Since 2002 I have developed my own programme and project management methodology based on existing templates and tools that I have tailored to the management and administration of scientific research projects.

The following books and practitioners have been inspirational:

Trevor L. Young
Young is an expert project management practitioner and his book provides everything needed to manage a project from start to finish in a clear, concise and to the point style. Many of the templates I use are based on his work.

The Handbook of Project Management: A Practical Guide to Effective Policies, Techniques and Processes

Scott Berkun
Berkun’s books are an everyday reminder that tools are as good as those who use them and that however good they may be, they are no magic bullet for successful project management. Berkun also debunk a number of myths about project management and challenges many management clichés (such as “thinking outside of the box”).

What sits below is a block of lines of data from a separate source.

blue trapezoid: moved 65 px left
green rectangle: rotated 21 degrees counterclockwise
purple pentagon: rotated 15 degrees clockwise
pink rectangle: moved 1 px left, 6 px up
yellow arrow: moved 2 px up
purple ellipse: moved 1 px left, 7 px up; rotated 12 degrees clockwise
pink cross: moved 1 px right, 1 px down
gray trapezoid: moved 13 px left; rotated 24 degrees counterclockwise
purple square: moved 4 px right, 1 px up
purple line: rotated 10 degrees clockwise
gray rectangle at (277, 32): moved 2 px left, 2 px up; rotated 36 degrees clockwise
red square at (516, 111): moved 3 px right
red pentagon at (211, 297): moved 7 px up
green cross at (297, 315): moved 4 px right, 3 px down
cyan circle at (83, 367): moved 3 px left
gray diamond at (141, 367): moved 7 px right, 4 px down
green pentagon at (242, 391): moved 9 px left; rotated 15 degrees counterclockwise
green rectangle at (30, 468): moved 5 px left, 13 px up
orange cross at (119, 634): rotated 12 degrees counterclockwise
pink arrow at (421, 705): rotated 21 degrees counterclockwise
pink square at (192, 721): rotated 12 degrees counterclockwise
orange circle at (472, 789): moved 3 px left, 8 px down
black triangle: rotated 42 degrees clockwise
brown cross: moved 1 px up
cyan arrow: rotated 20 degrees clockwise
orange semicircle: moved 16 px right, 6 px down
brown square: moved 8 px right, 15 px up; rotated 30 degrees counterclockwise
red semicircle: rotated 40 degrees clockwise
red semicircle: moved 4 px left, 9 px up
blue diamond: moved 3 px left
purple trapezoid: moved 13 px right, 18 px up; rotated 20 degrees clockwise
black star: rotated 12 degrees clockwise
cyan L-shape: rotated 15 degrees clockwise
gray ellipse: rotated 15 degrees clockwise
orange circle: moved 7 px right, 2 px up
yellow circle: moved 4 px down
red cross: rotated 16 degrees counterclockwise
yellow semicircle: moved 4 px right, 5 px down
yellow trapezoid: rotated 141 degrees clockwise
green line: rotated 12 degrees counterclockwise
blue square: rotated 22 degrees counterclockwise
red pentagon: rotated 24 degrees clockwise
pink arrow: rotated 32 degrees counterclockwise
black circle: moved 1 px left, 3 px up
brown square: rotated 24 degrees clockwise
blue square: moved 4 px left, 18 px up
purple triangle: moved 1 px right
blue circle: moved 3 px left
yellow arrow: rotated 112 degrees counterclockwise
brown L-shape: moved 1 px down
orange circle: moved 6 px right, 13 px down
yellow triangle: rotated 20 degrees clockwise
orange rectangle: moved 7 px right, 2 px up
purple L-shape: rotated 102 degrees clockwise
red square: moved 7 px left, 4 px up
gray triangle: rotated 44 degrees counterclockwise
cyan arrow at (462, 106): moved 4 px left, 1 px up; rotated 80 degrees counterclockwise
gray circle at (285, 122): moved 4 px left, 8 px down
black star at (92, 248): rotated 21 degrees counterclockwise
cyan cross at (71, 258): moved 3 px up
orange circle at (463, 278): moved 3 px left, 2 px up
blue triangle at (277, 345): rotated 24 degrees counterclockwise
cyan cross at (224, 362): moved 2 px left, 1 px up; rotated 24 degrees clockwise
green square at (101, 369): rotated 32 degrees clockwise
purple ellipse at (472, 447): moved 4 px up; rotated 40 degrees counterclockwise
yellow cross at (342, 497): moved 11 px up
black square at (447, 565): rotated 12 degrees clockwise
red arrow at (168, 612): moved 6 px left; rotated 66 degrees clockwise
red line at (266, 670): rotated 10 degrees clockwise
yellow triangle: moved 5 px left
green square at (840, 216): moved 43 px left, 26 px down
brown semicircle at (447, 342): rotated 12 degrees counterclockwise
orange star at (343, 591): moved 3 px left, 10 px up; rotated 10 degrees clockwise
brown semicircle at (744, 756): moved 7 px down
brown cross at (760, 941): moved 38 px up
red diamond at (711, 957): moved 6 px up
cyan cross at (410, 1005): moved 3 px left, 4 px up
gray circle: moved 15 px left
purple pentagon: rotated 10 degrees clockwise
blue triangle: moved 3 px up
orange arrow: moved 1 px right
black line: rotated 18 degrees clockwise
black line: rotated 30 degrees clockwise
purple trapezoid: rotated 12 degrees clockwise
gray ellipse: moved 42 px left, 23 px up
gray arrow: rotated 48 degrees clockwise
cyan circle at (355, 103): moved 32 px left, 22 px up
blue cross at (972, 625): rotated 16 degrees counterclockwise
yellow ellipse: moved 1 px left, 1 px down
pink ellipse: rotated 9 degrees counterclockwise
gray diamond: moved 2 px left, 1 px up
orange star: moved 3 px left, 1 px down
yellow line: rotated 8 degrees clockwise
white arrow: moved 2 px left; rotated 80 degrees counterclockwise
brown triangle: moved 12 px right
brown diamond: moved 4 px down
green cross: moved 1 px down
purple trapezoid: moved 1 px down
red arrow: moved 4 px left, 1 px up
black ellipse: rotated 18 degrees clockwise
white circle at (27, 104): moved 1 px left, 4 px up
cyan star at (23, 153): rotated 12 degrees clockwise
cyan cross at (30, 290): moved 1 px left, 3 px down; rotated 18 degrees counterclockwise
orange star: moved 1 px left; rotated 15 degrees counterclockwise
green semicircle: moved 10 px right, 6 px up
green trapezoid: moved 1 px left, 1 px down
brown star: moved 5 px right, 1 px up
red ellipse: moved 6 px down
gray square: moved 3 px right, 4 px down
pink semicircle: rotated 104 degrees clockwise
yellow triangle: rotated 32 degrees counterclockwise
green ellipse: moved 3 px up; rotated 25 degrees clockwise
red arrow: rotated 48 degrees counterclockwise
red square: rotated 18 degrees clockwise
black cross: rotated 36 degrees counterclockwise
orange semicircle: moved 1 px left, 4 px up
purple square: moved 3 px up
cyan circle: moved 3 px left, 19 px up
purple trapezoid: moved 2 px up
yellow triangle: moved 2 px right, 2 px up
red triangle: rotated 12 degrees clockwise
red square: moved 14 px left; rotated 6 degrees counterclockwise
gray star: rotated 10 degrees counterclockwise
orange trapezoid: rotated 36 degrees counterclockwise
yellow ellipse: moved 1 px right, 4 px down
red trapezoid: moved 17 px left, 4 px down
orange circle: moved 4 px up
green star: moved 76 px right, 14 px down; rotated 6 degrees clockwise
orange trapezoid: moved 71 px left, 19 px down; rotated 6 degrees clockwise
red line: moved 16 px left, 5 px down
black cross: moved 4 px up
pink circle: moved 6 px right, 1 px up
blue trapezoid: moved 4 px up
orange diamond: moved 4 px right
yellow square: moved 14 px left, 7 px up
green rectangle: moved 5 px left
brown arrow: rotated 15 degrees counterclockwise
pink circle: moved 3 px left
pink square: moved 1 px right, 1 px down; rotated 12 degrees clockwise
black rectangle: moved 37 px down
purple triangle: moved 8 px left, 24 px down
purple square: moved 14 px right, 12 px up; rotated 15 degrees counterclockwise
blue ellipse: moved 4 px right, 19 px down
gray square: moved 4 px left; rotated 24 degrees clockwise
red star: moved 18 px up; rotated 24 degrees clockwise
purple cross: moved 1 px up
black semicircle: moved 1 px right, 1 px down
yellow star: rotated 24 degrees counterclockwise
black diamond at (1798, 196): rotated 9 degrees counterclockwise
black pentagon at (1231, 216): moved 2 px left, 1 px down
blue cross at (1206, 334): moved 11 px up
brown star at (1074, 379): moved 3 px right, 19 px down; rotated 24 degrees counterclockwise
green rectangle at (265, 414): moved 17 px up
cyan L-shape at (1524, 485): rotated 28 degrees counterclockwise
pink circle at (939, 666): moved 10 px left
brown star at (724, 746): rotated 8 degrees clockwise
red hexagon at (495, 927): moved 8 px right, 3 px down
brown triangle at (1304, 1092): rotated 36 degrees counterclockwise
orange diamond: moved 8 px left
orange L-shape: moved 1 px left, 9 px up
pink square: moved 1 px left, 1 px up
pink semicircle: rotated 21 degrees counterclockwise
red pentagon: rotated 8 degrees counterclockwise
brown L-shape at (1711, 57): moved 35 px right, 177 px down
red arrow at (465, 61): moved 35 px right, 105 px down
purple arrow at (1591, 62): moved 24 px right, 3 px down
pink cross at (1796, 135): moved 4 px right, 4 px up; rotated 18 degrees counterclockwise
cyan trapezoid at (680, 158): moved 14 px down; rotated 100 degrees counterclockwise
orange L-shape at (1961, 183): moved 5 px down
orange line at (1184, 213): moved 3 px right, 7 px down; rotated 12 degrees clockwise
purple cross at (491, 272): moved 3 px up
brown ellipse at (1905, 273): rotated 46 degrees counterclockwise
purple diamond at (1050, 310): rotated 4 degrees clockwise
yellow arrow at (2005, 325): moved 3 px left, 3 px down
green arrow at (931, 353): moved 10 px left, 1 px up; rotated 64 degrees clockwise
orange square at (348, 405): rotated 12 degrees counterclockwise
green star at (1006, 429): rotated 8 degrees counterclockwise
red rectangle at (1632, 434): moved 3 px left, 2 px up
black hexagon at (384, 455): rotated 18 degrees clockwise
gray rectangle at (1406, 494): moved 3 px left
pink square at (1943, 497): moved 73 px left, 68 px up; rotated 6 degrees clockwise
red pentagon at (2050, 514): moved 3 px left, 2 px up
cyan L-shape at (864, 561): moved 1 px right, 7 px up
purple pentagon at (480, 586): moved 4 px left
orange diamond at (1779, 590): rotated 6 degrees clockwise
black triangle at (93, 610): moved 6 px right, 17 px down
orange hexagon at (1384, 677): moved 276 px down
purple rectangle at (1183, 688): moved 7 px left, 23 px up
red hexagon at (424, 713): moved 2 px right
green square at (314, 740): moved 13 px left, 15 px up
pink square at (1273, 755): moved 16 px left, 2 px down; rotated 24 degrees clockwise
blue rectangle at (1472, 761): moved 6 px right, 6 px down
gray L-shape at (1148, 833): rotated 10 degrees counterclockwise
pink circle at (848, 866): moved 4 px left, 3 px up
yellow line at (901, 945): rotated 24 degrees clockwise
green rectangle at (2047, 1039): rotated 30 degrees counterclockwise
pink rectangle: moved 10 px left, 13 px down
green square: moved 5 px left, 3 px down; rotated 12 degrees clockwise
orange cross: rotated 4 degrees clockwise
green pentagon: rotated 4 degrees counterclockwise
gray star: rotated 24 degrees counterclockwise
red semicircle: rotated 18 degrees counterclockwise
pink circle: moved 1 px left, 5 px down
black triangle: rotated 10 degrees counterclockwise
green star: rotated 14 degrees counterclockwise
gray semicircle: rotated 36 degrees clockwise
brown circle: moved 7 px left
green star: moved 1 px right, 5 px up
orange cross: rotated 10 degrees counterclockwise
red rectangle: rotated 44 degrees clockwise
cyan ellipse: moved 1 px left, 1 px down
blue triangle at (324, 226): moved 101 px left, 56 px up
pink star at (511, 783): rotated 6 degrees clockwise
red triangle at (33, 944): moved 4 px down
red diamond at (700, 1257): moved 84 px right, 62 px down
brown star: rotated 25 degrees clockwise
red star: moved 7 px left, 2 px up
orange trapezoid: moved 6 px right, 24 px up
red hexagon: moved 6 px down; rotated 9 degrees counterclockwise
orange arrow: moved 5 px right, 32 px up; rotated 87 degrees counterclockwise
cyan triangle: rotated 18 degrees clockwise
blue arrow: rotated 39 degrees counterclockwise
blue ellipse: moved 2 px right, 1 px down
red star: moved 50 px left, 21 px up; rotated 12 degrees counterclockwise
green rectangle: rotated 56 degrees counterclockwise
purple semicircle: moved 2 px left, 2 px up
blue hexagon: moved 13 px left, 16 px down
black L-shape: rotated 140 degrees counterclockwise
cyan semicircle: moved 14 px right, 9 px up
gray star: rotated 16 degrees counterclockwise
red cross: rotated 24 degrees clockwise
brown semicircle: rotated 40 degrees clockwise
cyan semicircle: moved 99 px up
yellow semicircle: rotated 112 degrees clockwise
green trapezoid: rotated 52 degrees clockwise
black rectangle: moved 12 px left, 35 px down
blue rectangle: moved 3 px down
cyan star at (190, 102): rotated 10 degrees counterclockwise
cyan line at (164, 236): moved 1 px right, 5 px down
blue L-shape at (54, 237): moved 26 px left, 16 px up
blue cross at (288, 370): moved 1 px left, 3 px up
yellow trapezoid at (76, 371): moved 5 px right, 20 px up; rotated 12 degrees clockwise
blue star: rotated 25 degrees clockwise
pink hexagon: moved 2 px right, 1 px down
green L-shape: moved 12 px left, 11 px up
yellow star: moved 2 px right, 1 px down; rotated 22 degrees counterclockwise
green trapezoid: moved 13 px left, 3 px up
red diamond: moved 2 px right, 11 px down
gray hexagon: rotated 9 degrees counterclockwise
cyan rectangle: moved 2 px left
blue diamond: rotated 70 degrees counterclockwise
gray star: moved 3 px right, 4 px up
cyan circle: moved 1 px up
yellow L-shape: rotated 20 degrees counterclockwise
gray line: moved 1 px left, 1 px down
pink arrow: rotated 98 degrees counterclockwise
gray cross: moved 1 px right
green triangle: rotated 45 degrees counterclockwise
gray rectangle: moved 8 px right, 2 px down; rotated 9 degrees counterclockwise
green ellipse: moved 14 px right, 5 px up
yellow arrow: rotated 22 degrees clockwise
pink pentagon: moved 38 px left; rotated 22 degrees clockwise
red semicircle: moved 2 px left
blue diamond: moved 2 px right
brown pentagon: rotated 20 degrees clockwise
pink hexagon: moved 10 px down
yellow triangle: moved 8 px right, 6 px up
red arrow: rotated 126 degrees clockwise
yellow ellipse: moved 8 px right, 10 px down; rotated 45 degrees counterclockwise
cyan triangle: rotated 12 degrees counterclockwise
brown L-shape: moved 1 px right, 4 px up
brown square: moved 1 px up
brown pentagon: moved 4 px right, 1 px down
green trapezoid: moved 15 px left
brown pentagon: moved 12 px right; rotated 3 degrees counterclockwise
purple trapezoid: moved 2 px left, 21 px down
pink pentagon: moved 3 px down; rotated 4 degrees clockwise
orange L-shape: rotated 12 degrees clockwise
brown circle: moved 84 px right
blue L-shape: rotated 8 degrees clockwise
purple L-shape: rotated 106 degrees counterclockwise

The Art of Project Management

Making Things Happen: Mastering Project Management

A number of tools and techniques I use are based on my study of Development Management and Systems Thinking at the Open University. Two Systems approaches play a key role in how I frame research management and handle difficult situations.

  • Soft System Methodology (SSM) developed by Peter Checkland is an approach for tackling problematical, messy situations of all kinds. It is an action-oriented process of inquiry into problematic situations in which users learn their way from finding out about the situation, to taking action to improve it. The learning emerges via an organised process in which the situation is explored using a set of models of purposeful action (each built to encapsulate a single worldview) as intellectual devices, or tools, to inform and structure discussion about a situation and how it might be improved (source:  Systems Approaches to Managing Change: A Practical Guide)
  • Viable System Model (VSM) by Stafford Beer is a conceptual model concerned with the dynamic structure that determines the adaptive connectivity of the parts of the organisation or organism; what it is that enables it to adapt and survive in a changing environment. At the foundation of the model is the concept of variety, the number of possible activities of the parts and the necessity to limit these to those required for survival. The breakthrough in developing the model was the understanding that this could only be achieved with a fractal (recursive) layered structure (adapted from source ibid.).

Finally, management does not occur in a vacuum but in a complex, ever changing human and physical environment with its conflicts, friends and foes and power relationships.

  • Critical System Heuristics (CSH) provides both the philosophical foundation and a practical framework for critical systems thinking. Developed by Werner Ulrich, CSH guides my understanding and actions for managing human relationships in contested situations, first to build on everybody’s skills and knowledge but also to identify and limit the potential damages that dysfunctional relationships may cause (read An introduction to CSH).

There is no one-size-fits-all way to manage research and people but flexibility, openness, patience and the desire to learn from situations and from people are key to successful management.